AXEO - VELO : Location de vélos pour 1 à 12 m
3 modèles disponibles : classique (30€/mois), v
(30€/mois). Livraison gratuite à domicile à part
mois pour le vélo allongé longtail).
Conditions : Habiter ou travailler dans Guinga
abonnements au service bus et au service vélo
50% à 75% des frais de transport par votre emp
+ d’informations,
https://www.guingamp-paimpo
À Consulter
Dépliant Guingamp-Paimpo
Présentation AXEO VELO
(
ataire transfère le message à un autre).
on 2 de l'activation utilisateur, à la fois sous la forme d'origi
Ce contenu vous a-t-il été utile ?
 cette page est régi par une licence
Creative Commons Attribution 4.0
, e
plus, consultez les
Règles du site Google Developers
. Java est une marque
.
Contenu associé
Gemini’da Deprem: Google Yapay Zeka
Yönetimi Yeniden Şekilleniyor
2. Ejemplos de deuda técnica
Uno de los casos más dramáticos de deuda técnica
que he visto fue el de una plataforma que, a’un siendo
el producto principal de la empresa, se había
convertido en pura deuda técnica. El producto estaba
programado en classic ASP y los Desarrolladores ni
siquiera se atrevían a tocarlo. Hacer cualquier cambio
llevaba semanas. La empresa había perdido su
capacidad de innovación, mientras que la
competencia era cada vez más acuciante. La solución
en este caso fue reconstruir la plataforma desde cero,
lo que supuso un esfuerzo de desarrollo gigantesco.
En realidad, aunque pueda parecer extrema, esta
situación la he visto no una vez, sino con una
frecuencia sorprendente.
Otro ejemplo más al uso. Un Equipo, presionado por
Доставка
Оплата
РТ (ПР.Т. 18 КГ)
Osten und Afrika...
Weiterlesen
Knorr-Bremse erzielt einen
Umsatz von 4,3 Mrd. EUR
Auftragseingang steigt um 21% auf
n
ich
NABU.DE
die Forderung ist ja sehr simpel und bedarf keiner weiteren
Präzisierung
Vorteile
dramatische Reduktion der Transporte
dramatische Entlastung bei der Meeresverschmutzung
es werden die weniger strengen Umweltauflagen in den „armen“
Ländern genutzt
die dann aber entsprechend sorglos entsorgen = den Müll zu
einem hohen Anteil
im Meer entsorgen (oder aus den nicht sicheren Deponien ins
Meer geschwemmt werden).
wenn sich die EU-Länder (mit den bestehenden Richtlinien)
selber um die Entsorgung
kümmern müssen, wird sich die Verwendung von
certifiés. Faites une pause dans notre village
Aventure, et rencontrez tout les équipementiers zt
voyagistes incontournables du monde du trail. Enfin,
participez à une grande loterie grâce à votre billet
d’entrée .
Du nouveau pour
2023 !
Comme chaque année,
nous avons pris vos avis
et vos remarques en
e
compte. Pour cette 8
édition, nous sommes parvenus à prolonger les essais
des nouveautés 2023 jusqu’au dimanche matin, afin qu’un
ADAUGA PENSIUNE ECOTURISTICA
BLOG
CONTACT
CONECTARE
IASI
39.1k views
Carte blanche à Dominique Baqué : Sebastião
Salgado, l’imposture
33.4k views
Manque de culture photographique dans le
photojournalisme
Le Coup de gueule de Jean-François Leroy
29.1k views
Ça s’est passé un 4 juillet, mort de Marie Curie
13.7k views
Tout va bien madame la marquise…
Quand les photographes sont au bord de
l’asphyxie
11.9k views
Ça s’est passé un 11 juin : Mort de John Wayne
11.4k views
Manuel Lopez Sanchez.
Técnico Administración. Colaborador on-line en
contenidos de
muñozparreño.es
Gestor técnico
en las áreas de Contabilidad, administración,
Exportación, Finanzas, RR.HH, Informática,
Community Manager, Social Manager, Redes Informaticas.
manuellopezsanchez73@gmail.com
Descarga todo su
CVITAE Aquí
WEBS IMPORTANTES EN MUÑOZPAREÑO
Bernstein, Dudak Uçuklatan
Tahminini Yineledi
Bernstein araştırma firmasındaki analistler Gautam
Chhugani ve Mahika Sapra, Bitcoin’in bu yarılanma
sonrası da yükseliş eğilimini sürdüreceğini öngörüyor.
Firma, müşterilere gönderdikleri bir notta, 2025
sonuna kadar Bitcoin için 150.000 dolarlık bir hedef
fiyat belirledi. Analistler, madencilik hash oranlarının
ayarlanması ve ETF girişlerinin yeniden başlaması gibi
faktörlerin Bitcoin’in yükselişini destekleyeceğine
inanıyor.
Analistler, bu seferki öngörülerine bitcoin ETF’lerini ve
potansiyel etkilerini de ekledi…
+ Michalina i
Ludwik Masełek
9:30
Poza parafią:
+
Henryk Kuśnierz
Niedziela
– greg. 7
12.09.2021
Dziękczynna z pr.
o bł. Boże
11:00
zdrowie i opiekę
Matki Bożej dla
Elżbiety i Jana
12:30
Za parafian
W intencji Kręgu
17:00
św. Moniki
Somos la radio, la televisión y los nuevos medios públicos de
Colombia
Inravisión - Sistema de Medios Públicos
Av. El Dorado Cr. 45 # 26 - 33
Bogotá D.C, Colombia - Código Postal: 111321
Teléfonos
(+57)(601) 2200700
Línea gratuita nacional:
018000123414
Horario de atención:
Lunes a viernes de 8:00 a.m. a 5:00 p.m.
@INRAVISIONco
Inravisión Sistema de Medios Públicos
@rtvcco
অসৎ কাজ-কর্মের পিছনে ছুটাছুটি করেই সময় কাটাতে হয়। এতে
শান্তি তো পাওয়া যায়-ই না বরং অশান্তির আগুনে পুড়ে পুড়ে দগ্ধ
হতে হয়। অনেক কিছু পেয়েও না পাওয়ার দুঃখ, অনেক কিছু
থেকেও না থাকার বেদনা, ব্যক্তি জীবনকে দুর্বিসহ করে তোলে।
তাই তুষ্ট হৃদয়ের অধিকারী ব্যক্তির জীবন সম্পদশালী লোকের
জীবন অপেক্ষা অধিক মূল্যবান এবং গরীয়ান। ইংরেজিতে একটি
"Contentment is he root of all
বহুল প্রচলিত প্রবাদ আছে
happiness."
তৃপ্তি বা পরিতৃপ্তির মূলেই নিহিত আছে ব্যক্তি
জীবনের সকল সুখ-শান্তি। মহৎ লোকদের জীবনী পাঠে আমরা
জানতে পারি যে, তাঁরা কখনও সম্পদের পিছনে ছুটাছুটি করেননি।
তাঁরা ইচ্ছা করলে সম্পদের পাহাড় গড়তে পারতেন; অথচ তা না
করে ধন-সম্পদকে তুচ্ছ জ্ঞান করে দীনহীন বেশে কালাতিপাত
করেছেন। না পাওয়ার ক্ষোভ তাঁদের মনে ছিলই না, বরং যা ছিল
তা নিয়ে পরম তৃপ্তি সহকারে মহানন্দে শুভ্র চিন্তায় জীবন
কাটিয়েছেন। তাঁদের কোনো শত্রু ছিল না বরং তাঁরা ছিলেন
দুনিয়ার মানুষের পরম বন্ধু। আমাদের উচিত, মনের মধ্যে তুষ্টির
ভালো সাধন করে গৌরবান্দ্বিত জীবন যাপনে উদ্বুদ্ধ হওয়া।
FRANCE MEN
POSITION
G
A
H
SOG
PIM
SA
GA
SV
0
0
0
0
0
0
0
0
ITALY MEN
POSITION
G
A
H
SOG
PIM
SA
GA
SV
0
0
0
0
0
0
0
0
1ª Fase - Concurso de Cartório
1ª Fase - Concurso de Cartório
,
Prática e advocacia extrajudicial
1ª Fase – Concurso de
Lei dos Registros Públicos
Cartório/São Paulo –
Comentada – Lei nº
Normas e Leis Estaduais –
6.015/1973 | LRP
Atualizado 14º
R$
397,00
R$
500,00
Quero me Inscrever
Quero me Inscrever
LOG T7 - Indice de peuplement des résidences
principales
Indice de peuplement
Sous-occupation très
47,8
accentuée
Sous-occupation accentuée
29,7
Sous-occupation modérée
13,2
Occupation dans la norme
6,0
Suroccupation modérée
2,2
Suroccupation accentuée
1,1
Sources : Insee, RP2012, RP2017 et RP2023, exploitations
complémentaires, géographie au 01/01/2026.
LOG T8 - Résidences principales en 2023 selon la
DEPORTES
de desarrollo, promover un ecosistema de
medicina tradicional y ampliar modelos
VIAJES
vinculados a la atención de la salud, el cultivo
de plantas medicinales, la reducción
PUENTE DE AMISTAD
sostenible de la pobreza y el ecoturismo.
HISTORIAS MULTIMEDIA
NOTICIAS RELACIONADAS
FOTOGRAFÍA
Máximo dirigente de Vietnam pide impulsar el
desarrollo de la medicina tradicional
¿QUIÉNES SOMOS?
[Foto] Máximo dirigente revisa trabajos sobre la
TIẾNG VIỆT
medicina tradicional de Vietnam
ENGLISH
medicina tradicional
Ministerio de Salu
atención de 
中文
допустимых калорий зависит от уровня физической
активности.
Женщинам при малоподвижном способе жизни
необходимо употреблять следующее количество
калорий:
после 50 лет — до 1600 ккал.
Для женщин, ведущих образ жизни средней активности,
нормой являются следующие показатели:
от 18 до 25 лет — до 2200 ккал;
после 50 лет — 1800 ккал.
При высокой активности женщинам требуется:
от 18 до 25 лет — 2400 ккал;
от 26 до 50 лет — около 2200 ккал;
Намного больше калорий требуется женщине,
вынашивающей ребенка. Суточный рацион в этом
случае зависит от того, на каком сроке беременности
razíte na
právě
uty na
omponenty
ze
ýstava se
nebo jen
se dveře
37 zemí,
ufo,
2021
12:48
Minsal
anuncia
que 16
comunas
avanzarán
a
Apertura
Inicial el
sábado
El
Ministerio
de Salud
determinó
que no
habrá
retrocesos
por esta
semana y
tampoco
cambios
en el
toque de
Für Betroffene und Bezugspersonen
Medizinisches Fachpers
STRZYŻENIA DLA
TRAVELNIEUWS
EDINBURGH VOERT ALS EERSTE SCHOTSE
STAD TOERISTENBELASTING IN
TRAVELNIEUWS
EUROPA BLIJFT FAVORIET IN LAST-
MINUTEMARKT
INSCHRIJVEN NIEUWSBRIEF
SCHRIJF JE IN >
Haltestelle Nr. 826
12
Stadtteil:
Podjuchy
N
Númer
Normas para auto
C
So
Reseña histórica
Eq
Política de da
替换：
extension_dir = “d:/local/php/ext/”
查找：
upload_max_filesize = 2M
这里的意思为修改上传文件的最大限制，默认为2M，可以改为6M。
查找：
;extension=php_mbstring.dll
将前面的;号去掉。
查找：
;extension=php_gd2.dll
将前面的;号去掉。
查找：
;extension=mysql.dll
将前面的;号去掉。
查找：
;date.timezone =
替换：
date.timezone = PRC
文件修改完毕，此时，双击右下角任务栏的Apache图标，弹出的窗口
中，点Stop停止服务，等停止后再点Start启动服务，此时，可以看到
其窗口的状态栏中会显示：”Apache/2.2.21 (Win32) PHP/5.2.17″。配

• Task: Starting at the line above that holds "sostenible de la pobreza y el ecoturismo." and ending at the line that holds "активности.", transcribe each line exactly and include no other lines.

• Output:
sostenible de la pobreza y el ecoturismo.
HISTORIAS MULTIMEDIA
NOTICIAS RELACIONADAS
FOTOGRAFÍA
Máximo dirigente de Vietnam pide impulsar el
desarrollo de la medicina tradicional
¿QUIÉNES SOMOS?
[Foto] Máximo dirigente revisa trabajos sobre la
TIẾNG VIỆT
medicina tradicional de Vietnam
ENGLISH
medicina tradicional
Ministerio de Salu
atención de 
中文
допустимых калорий зависит от уровня физической
активности.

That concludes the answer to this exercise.